# Peach wood



## JLinza (Apr 24, 2021)

Does anyone know why Peach wood chunks are so hard to find?


----------



## TNJAKE (Apr 24, 2021)

Only a limited supply of peach trees in the world. Hence the high prices for peaches


----------



## PPG1 (Apr 24, 2021)

I know that the Peach Orchids here in SC. trim their trees tight every year so there is normally not alot of excess branches.  I tried going direct one year and was told they have a contract with a company for all the trimmings.  Don't know if that's the reason but it does seem to keep the supply low.


----------



## JLinza (Apr 24, 2021)

PPG1 said:


> I know that the Peach Orchids here in SC. trim their trees tight every year so there is normally not alot of excess branches.  I tried going direct one year and was told they have a contract with a company for all the trimmings.  Don't know if that's the reason but it does seem to keep the supply low.


I've found the chips before, but the chunks are hard to find for sure


----------



## 912smoker (Apr 24, 2021)

Peach "trees" are more like bushes down here. Limbs don't get very big in diameter due to pruning. Even hard to find in south Ga. I primarily use pecan or oak for everything, whether I'm buying chunks by the bag or by the tree


----------



## poacherjoe (Apr 25, 2021)

You need to come to Kommiefornia. Peach trees everywhere and they are taking a lot of orchards out to replace with almonds so the wood is in piles free for the taking. Just about every kind of fruit wood is easy to get here


----------



## NoCoPK360 (Apr 25, 2021)

Fruita Wood company has peach readily available. The Western Slope of Colorado where they are located is well known for producing some of the best peaches in the world. I was out there a few months ago and picked up some peach chunks. It tastes great, but the smell is even better.


----------



## Berettaclayshooter (Apr 25, 2021)

I have a great idea.. PM  me, you'll like my offer!


----------



## JLinza (Apr 25, 2021)

NoCoPK360 said:


> Fruita Wood company has peach readily available. The Western Slope of Colorado where they are located is well known for producing some of the best peaches in the world. I was out there a few months ago and picked up some peach chunks. It tastes great, but the smell is even better.


I live in Colorado, but last few times I checked with some of the markets there they didn't have any, I'll just have to keep checkin. Didn't know about Fruita wood Co.
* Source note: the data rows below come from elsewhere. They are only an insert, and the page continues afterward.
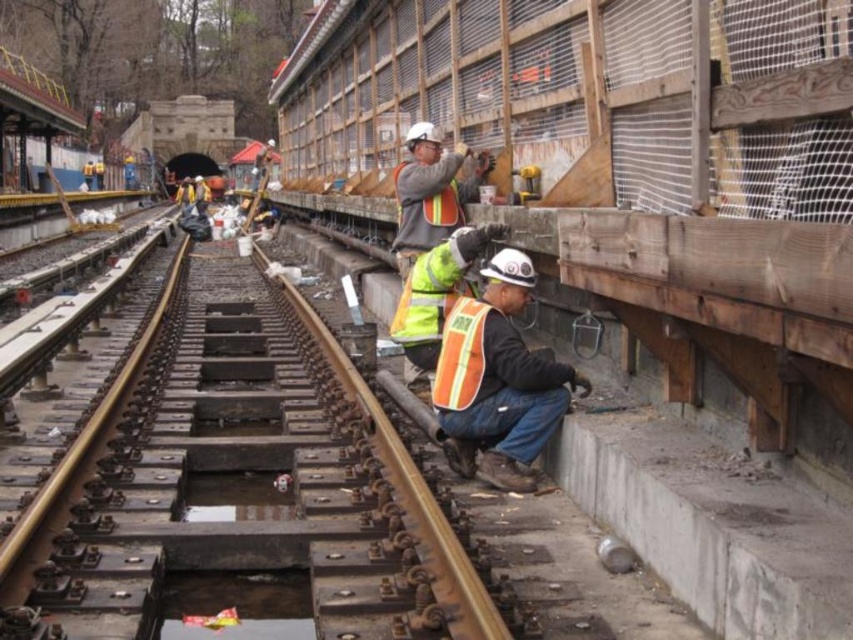 Question: Where is rusty metal track at center located in relation to orange reflective safety vest at center in the image?

Choices:
 (A) below
 (B) above

Answer: (A)

Question: Which of the following is the farthest from the observer?

Choices:
 (A) (422, 202)
 (B) (486, 316)
 (C) (514, 460)
 (D) (252, 508)

Answer: (A)

Question: Which is nearer to the rusty metal track at center?

Choices:
 (A) orange reflective vest at lower center
 (B) reflective orange safety vest at lower center
 (C) orange reflective safety vest at center

Answer: (A)

Question: Does reflective orange safety vest at lower center appear under orange reflective safety vest at center?

Choices:
 (A) yes
 (B) no

Answer: (A)

Question: Can you confirm if orange reflective vest at lower center is wider than orange reflective safety vest at center?

Choices:
 (A) yes
 (B) no

Answer: (A)

Question: Estimate the real-world distances between objects in this image. Which object is farther from the reflective orange safety vest at lower center?

Choices:
 (A) orange reflective safety vest at center
 (B) rusty metal track at center
 (C) orange reflective vest at lower center

Answer: (A) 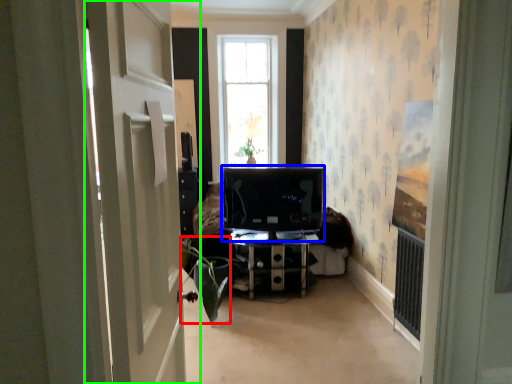 Question: Which object is the closest to the plant (highlighted by a red box)? Choose among these: computer monitor (highlighted by a blue box) or door (highlighted by a green box).

Choices:
 (A) computer monitor
 (B) door

Answer: (A) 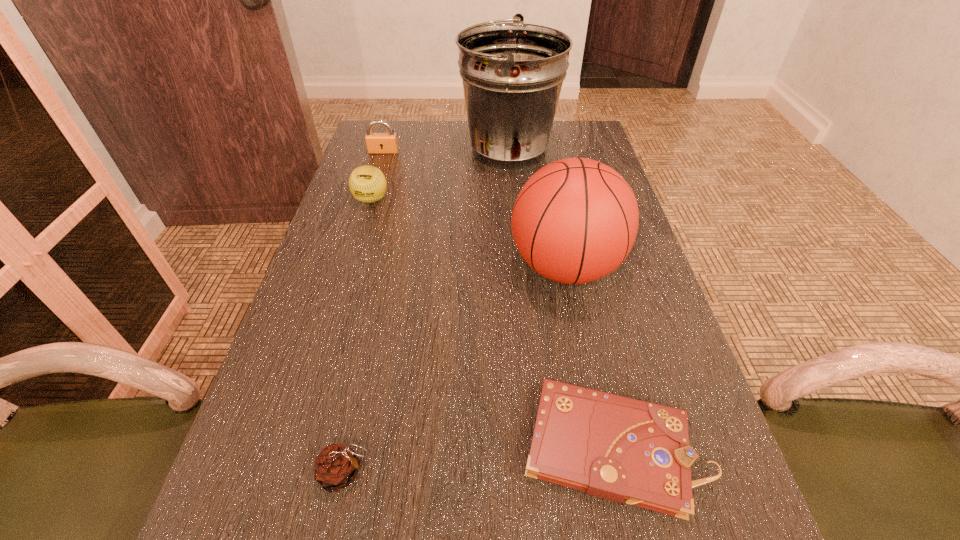 Locate an element on the screen. free spot that satisfies the following two spatial constraints: 1. on the logo side of the notebook; 2. on the right side of the softball is located at coordinates (298, 447). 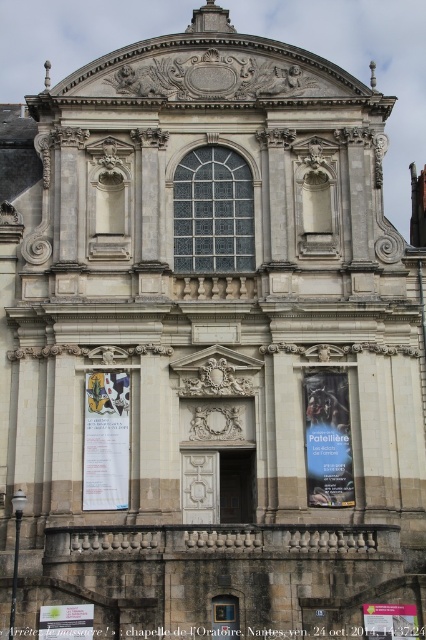 Is white paper poster at center shorter than green paper poster at lower left?

Incorrect, white paper poster at center's height does not fall short of green paper poster at lower left's.

Does white paper poster at center have a greater height compared to green paper poster at lower left?

Indeed, white paper poster at center has a greater height compared to green paper poster at lower left.

This screenshot has height=640, width=426. Describe the element at coordinates (106, 440) in the screenshot. I see `white paper poster at center` at that location.

Identify the location of white paper poster at center. The image size is (426, 640). (106, 440).

Is white paper poster at center closer to the viewer compared to blue glossy poster at center?

Yes.

Is point (98, 465) positioned behind point (336, 480)?

No, (98, 465) is in front of (336, 480).

Which is behind, point (126, 508) or point (322, 477)?

The point (322, 477) is more distant.

What are the coordinates of `white paper poster at center` in the screenshot? It's located at (106, 440).

In the scene shown: Who is positioned more to the right, blue glossy poster at center or green paper poster at lower left?

blue glossy poster at center is more to the right.

Looking at this image, who is more distant from viewer, (331, 381) or (92, 605)?

The point (331, 381) is more distant.

Locate an element on the screen. The width and height of the screenshot is (426, 640). blue glossy poster at center is located at coordinates (328, 440). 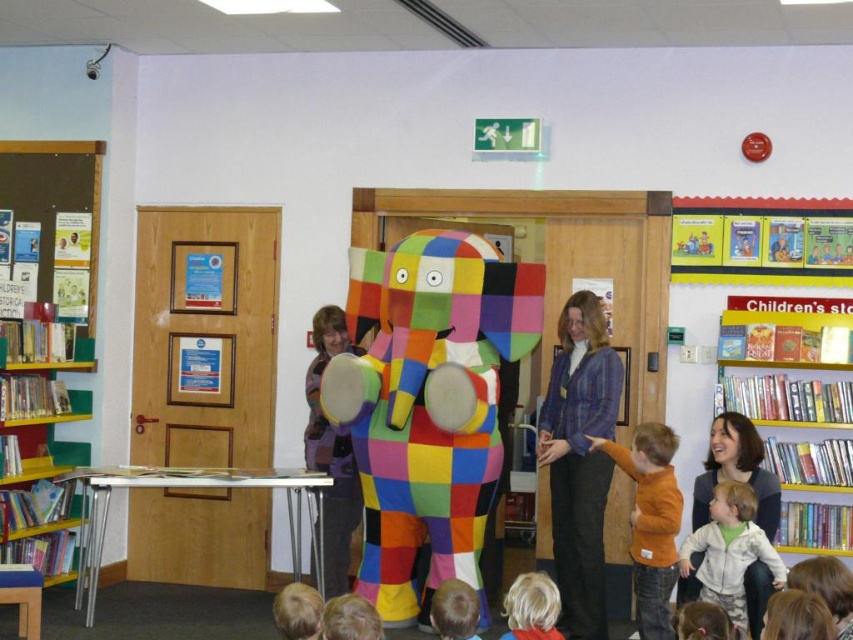 Between point (480, 276) and point (450, 602), which one is positioned behind?

The point (480, 276) is behind.

Between point (363, 548) and point (473, 592), which one is positioned behind?

The point (363, 548) is behind.

Find the location of a particular element. Image resolution: width=853 pixels, height=640 pixels. multicolored fabric elephant at center is located at coordinates (428, 403).

Consider the image. Can you confirm if multicolored plastic bookshelf at left is smaller than blue plaid jacket at center?

No, multicolored plastic bookshelf at left is not smaller than blue plaid jacket at center.

Is multicolored plastic bookshelf at left further to camera compared to blue plaid jacket at center?

Yes.

In order to click on multicolored plastic bookshelf at left in this screenshot , I will do `click(39, 436)`.

Is orange fleece sweater at lower center in front of smooth brown hair at lower center?

No.

Locate an element on the screen. orange fleece sweater at lower center is located at coordinates (650, 520). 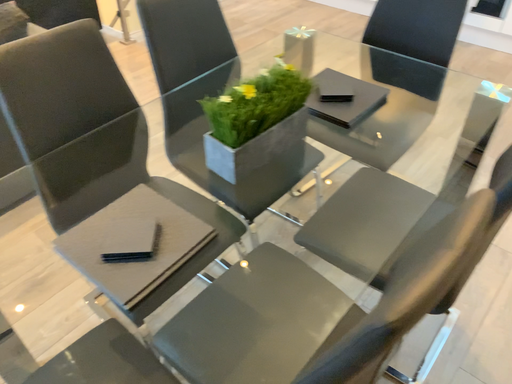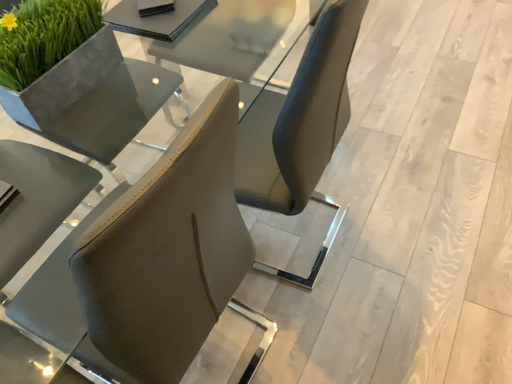 Question: How did the camera likely rotate when shooting the video?

Choices:
 (A) rotated right
 (B) rotated left

Answer: (A) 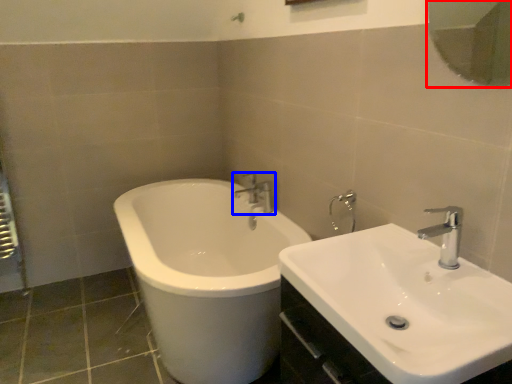 Question: Which of the following is the closest to the observer, mirror (highlighted by a red box) or tap (highlighted by a blue box)?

Thanks


----------



## zwiller (Apr 26, 2021)

I had a peach tree and there are apple orchards near me that give away trimmings...  If you want my honest opinion peach is EXTREMELY similar to apple and doubt many could tell the difference between them.  I used to be into fruit woods but no longer am.  Once I tried oak it was over.


----------



## JLinza (Apr 26, 2021)

zwiller said:


> I had a peach tree and there are apple orchards near me that give away trimmings...  If you want my honest opinion peach is EXTREMELY similar to apple and doubt many could tell the difference between them.  I used to be into fruit woods but no longer am.  Once I tried oak it was over.


Thanks, ill have to give that the ole Pepsi challenge


----------



## flatbroke (Sep 21, 2021)

smokin peachey


----------